[Column] One word about Trump
There is a growing feeling in the American media, in Congress, throughout the U.S. that this can’t go on.
As if you were in an airliner over the ocean and you get that terrible feeling that there is something wrong with the pilot—that they’re not OK.
President Donald Trump’s war with the media is escalating. He not only frontally attacks the “fake news” media, but also insults journalists personally. And now many are asking, with a look of quiet panic in their eyes and voice, “What is going on? This is not normal.”
I am making a prediction, my friends.
Right. This can’t go on. It will end. Trump will not serve his full four-year term.
The reaction is unanimous. No way. Trump is a “pathological narcissist” that will never resign because he will never accept he is a “loser.” And he will not be impeached or declared incapacitated by a Republican Congress.
The New York Times published on June 29 a list of the “337 people, places and things Trump has insulted on Twitter” since he announced his candidacy on June 16, 2015. If you were to download them, the insults take up 26 five-column pages, in small type.
Now, if one also takes the trouble to read all 26 pages—and these are not all of Trump’s insults, just those on Twitter—how can one not feel there is something wrong here. This is not normal.
Of course, millions of words have been written and spoken criticizing and attacking Trump.
But back to my prediction. Of these millions of words, I will focus on one.
There have been 14 presidents in my lifetime, and I don’t recall anyone ever using the word “disgusting” to describe any of them.
Let’s take a close look at two of Trump’s insults.
When Trump wanted to hit back at TV newswoman Megyn Kelly after she asked him tough questions in a 2015 presidential TV debate, Trump wasn’t satisfied with the usual criticism of journalists: that they are unprofessional, that they got their facts wrong, that they are biased.
He chose to say she had asked hard questions because she was menstruating while moderating the debate and had “blood coming out of her eyes, blood coming out of her wherever.”
Think about that. This was disgusting.
Six months into his presidency, Trump did it again.
This time against another TV newswoman, Mika Brzezinski. Responding to her attacks, Trump said she had showed up at his New Year’s party at Mar-a-Lago “bleeding badly from a face-lift.”
Again, think about that. That was false, as was his Kelly insult. And it, too, was disgusting.
Now, what does this have to do with Trump resigning?
If you want to really understand a person, if you want to define him or her, one must try to understand, of all the important things in his or her life, in the deepest part of his or her Being, what is the most important?

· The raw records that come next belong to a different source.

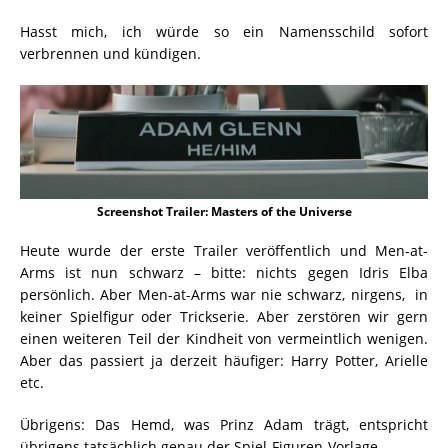
Hasst mich, ich würde so ein Namensschild sofort
verbrennen und kündigen.
Screenshot Trailer: Masters of the Universe
Heute wurde der erste Trailer veröffentlich und Men-at-
Arms ist nun schwarz – bitte: nichts gegen Idris Elba
persönlich. Aber Men-at-Arms war nie schwarz, nirgens, in
keiner Spielfigur oder Trickserie. Aber zerstören wir gern
einen weiteren Teil der Kindheit von vermeintlich wenigen.
Aber das passiert ja derzeit häufiger: Harry Potter, Arielle
etc.
Übrigens: Das Hemd, was Prinz Adam trägt, entspricht
übrigens tatsächlich genau der Spiel-Figuren-Vorlage.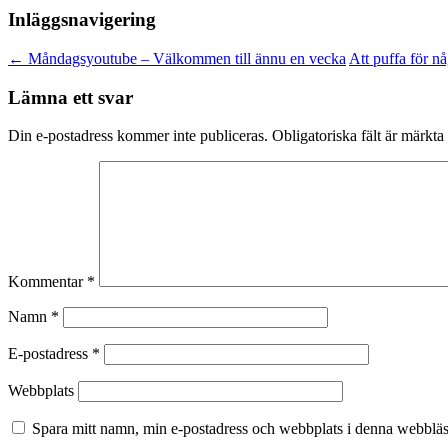
Inläggsnavigering
←
Måndagsyoutube – Välkommen till ännu en vecka
Att puffa för n
Lämna ett svar
Din e-postadress kommer inte publiceras.
Obligatoriska fält är märkta
Kommentar
*
Namn
*
E-postadress
*
Webbplats
Spara mitt namn, min e-postadress och webbplats i denna webbläsa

The previous 13 presidents, I believe, once they became president, the most important thing in their lives was to use their great power to do good, not to do damage to their country and to the world. Of course, some did, some didn’t.

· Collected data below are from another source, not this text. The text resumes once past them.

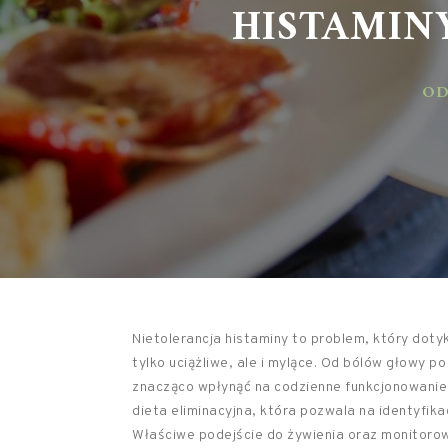
HISTAMINY
ODŻ
Nietolerancja histaminy to problem, który doty
tylko uciążliwe, ale i mylące. Od bólów głowy p
znacząco wpłynąć na codzienne funkcjonowanie
dieta eliminacyjna, która pozwala na identyfik
Właściwe podejście do żywienia oraz monitoro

We know, of course, that some of those presidents, perhaps all, at one point or another, said hard things—some nasty and personal insults, some used foul language—against journalists they disliked, and other critics. Listen to the Nixon tapes.
But I am sure they said these things believing that they—their dark side—would not be exposed to the public, certainly not while they were in office.

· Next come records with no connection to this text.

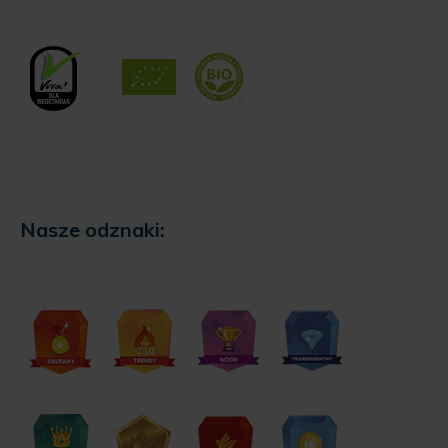
Nasze odznaki: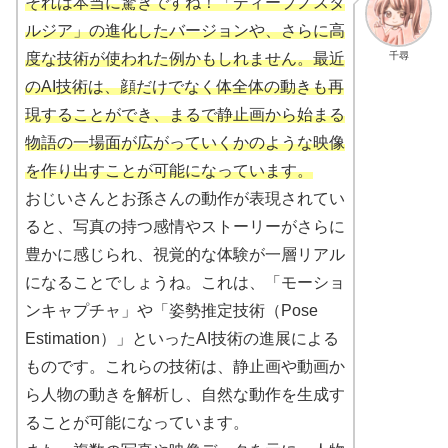
それは本当に驚きですね！「ディープノスタ
ルジア」の進化したバージョンや、さらに高
千尋
度な技術が使われた例かもしれません。最近
のAI技術は、顔だけでなく体全体の動きも再
現することができ、まるで静止画から始まる
物語の一場面が広がっていくかのような映像
を作り出すことが可能になっています。
おじいさんとお孫さんの動作が表現されてい
ると、写真の持つ感情やストーリーがさらに
豊かに感じられ、視覚的な体験が一層リアル
になることでしょうね。これは、「モーショ
ンキャプチャ」や「姿勢推定技術（Pose
Estimation）」といったAI技術の進展による
ものです。これらの技術は、静止画や動画か
ら人物の動きを解析し、自然な動作を生成す
ることが可能になっています。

After six months in office, we know that Trump is different.
He tweets his insults to the world in the early morning hours. He insults at public events, at press conferences, often without being asked. He wants, he needs, everyone to hear his insults.
Yes, some conservatives and Republicans believe that Trump has “done good things.” They are especially pleased by his appointment of a conservative to the Supreme Court.
But many in Congress and in his own administration and staff, have been hoping, praying, that he will stop his obsessive war with the media. That he stops his insults. But he hasn’t.
The recent disgusting insult at Mika Brzezinski came at the worst possible time, undermining his efforts to get his own party in Congress to replace Obamacare: nothing more important to the Republicans. And one would think, nothing more important to him.
But what is most important to Trump?
Charles Krauthammer, recognized and admired as “the dean of conservative columnists,” is one who has described Trump as a “pathological narcissist,” and he should know, he was a successful psychiatrist before becoming a newspaper and magazine columnist.
If you are a pathological narcissist, what is most important to you?
That’s why I think that at some point, Trump will find the presidency tiresome, boring.
Four years is a long time. Very long, too long, I think, for a pathological narcissist.
Yes, my friends are right. Not impossible, but not likely that he will be impeached or declared incapacitated.
My prediction is that at some point, he will get up one morning, and instead of sending out still another insult, he will think: I’ve had enough. Time to leave.
—A.W. Maldonado is a former reporter and columnist at the San Juan Star, executive editor of El Mundo, and editor and publisher of El Reportero.